Elena the Fair and Natasha the Dark

Mother of Witches Part Two

Elena the Fair and Natasha the Dark

There was once a gentle woman of Bissel with a few drops of Suel blood in her veins, enough to give her a fair head of hair. Despite that, she had a good heart in her chest and a good head on her shoulders. She married a decent Bisselite man, and she bore him a daughter. They called the girl Elena which in the old tongue means “light” or “beautiful.” The girl was both light and beautiful. Those who saw the child remarked, “Isn’t she a fairhead?” But before the child had reached her fifth year, her mother caught a mysterious fever. (Some said a hex had been set upon her.) As she lay dying, she said to her daughter, “Do not be afraid. Keep a pure heart, and no harm will come to you.” She gave her daughter a small wooden doll and said, “This was mine when I was a girl. Take good care of her as I have tried to care for you.”

Elena’s father mourned his wife for a year and a month. After that, he said to his young daughter, “It’s not right that you should be without a mother and I should be without a wife.” He married a Kettite widow who already had two older daughters. He said, “We will combine our families, and all will be well.”

Not all was well for poor Elena. The Kettite woman resented her step-daughter and mistreated her. Every time she looked on Elena, she saw the face of her rival, the Bissel man’s previous wife.
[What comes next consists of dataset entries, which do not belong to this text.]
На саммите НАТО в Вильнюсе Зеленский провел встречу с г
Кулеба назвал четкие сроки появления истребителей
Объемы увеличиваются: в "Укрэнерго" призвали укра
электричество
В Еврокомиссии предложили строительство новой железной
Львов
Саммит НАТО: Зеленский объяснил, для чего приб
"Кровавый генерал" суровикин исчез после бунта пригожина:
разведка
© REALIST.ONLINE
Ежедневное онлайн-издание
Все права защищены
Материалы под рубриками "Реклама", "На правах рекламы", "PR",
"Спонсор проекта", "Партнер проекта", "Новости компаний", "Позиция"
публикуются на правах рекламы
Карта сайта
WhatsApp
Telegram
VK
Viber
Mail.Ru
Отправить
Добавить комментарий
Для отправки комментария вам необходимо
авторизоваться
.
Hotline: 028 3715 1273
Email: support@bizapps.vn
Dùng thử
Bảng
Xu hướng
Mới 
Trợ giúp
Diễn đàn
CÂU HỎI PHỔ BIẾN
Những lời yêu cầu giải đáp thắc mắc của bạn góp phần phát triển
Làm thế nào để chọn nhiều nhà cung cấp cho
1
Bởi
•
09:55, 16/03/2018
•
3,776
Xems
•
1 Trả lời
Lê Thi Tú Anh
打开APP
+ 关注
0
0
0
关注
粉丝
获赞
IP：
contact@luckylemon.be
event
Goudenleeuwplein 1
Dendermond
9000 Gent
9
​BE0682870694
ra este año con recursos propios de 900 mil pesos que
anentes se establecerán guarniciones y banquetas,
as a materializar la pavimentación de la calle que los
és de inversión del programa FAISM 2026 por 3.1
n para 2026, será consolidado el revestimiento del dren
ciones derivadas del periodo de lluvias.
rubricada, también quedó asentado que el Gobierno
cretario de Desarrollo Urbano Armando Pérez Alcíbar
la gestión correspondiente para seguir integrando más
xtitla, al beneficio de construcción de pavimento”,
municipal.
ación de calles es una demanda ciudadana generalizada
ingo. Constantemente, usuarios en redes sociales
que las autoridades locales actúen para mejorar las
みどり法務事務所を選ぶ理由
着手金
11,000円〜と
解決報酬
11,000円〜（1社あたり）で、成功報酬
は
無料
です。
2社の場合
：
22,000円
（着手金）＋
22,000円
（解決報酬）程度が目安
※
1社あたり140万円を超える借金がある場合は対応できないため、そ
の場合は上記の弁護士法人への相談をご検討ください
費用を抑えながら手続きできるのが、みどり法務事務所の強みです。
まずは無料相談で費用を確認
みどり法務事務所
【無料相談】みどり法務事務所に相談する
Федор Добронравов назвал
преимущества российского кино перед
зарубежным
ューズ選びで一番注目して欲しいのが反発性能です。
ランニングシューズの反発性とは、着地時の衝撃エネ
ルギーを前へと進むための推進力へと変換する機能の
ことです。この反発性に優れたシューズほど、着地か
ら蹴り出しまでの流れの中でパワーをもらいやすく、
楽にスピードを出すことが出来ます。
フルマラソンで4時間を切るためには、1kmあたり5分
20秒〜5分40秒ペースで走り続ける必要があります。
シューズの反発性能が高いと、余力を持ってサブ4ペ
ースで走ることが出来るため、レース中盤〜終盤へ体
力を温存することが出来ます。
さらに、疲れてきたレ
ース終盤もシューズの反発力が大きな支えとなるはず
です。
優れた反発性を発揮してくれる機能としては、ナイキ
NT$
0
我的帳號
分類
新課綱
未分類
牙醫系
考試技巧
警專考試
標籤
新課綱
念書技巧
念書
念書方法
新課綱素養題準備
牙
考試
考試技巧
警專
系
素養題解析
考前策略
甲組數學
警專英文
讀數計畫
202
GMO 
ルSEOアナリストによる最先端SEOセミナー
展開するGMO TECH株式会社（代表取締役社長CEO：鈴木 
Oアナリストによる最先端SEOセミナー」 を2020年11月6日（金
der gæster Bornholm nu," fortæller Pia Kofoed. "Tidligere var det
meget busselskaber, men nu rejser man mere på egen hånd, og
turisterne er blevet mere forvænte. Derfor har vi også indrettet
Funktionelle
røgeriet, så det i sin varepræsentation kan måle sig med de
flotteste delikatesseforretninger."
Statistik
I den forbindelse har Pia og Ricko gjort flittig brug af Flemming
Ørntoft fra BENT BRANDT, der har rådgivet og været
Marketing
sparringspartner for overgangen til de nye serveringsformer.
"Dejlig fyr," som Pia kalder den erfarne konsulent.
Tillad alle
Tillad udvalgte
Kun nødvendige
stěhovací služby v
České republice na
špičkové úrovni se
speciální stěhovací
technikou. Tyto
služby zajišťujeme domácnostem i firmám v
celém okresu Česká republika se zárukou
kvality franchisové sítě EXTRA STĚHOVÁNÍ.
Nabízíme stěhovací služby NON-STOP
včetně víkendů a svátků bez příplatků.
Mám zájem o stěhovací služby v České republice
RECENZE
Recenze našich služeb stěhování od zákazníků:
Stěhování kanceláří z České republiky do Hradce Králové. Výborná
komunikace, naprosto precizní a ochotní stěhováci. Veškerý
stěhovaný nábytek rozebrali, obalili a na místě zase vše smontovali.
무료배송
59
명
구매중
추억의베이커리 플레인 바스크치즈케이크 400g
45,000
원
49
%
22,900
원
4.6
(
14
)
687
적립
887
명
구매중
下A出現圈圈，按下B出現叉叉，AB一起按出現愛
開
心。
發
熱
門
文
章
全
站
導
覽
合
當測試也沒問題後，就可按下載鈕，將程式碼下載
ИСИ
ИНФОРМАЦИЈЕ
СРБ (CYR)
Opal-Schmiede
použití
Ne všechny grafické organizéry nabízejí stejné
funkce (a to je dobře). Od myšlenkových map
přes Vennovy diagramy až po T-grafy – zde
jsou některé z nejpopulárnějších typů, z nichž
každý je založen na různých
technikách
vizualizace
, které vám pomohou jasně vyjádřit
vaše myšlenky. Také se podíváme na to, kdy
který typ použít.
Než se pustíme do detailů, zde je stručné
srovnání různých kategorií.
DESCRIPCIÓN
Elena’s beauty eclipsed that of her own daughters, and this irked her all the more, for she imagined the suitors coming for Elena but ignoring her girls. Always she favored her own daughters, giving them all the best to eat and leaving not but the scraps for Elena. While her daughters grew fat, Elena grew into a slender child and all the more fair. Her daughters forced poor Elena to perform all their chores, and if she ever left something out of place or undone, they beat their little step-sister most ruthlessly for the crime. Whenever this happened, Elena comforted her little doll, “Do not cry little doll. Everything will be set right. You will see.”

One day Elena’s father bade his wife and daughters farewell, saying, “I must travel to a faraway city to conduct my trade. I will return before the winter rains have ended.”

Elena’s mother took advantage of the opportunity. After the man had left, she said to his daughter, “Listen to me girl. Our fire has gone out and all the coals are cold; the flint is worn and will not strike a spark. Be a good girl now and go into the woods. Walk to the clearing where you will find a strange peasant’s hut standing on an enormous pair of hen’s legs. Ask the kind woman who lives there to lend us some fire.”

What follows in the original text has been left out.